During Wednesday’s meeting, OUSD’s COVID lead Sailaja Suresh defended the district’s strategy to offer testing at 10 sites across the city, take-home tests at every campus, and rapid response teams that will travel to a school when there’s a positive case, instead of dispatching testing teams to more schools on a regular basis.
“We want there to be established testing centers where families know exactly when and where they can go get tests, that is not dependent on a schedule that rotates through where you have to wait until Friday for your turn to test because that’s when the mobile vaccination clinic or the testing team is going to be available at your site,” she said.
Another challenge to implementing weekly testing at all campuses is that OUSD would have to hire enough testing teams to carry out the testing, Suresh added. And before offering weekly testing at every campus, Suresh and other district officials are monitoring the demand for the at-home tests to determine whether to request more test kits from the state.
The district has also announced this week that beginning Monday, Aug. 16, students and school staff will be required to wear masks outdoors.
Sojourner Truth program needs improvement
The comments from speakers at Wednesday’s board meeting also made clear that some families are dissatisfied with OUSD’s distance learning option, the Sojourner Truth independent study program.
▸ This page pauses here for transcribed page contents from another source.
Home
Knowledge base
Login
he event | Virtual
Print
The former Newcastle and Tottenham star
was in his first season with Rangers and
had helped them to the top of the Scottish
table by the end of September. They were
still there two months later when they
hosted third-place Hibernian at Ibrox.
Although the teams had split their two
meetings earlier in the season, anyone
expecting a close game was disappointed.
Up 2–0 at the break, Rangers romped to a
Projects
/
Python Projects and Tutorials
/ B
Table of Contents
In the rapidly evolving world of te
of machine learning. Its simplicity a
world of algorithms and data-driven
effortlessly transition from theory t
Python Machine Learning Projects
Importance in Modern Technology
Several parents oppose the district’s requirement that students give up their seats at their current school to enroll in the independent study program, which means that when students choose return to in-person learning in the future, they’ll have to reapply and could get assigned to a different school than they were at prior to the pandemic. Not being guaranteed a spot back at their prior school could deter some from taking up the option, even if they feel it’s safer for their family.
“It becomes a whole different consideration that I’m not willing to give up lightly. Because that’s where my community is, that’s where my daughter’s friends are,” said Jill Karjian, whose daughter attends Manzanita SEED. “As hard as distance learning was, at least she had familiar faces.”
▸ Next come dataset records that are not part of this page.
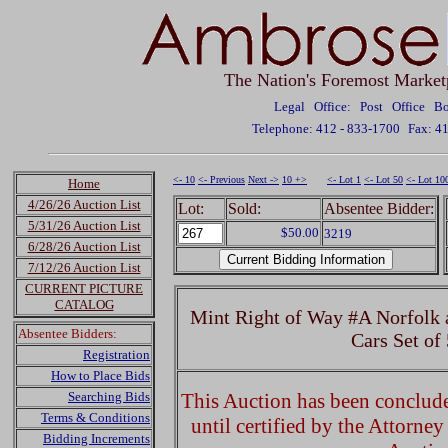
The Nation's Foremost Market
Legal Office: Post Office 
Telephone: 412 - 833-1700
Fax: 4
<- 10
<- Previous
Next ->
10 +>
<- Lot 1
<- Lot 50
<- Lot 10
Home
4/26/26 Auction List
Lot:
Sold:
Absentee Bidder:
5/31/26 Auction List
$50.00
3219
6/28/26 Auction List
7/12/26 Auction List
CURRENT PICTURE
CATALOG
Mint Right of Way #A Norfolk
Absentee Bidders:
Cars Set of
Registration
How to Place Bids
Searching Bids
This Auction has been concluded
Terms & Conditions
until certified by the Attorne
Bidding Increments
About 360 students are currently enrolled, and staff expected 500 overall, said Sondra Aguilera, the district’s chief academic officer. But over the past week, the requests to transfer into the program have increased by about 100 students each day, and OUSD currently doesn’t have enough independent study teachers to teach them, Aguilera said, so there is a waitlist while OUSD hires more instructors.
Parents also complained that they were given incorrect Zoom passwords for their classes, that students have had little live instruction time over the past few days, and that the program doesn’t provide bilingual instruction for students coming from dual language programs. But if enough families request it, the district has to consider offering bilingual instruction, Aguilera said.
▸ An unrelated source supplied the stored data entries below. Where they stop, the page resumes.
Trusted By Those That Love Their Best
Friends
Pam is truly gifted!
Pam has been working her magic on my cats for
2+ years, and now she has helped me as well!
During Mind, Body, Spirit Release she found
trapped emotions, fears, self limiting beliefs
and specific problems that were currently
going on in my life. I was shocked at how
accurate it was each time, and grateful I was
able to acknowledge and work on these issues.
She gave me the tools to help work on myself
Aguilera said that there are improvements coming to the program, and also promised to work with the enrollment team to determine if there’s a way to make it easier for students to get their seats back at their current schools if they switch back to in-person learning from the Sojourner Truth program. Sojourner Truth is its own school and because districts are funded based on attendance counts at each school, students can’t be enrolled in two schools at the same time.
Read Director Mike Hutchinson’s resolutions to provide weekly testing and allow students to re-enroll in their prior schools.
Director Hutchinson introduced two resolutions Wednesday night: one would have OUSD offer testing to students and staff at every campus, and the other would guarantee that students who participate in independent study will be able to re-enroll at their in-person school.
Because the proposals were just introduced Wednesday, they didn’t receive any formal board discussion. The resolutions will be taken up for discussion and a vote at a future meeting.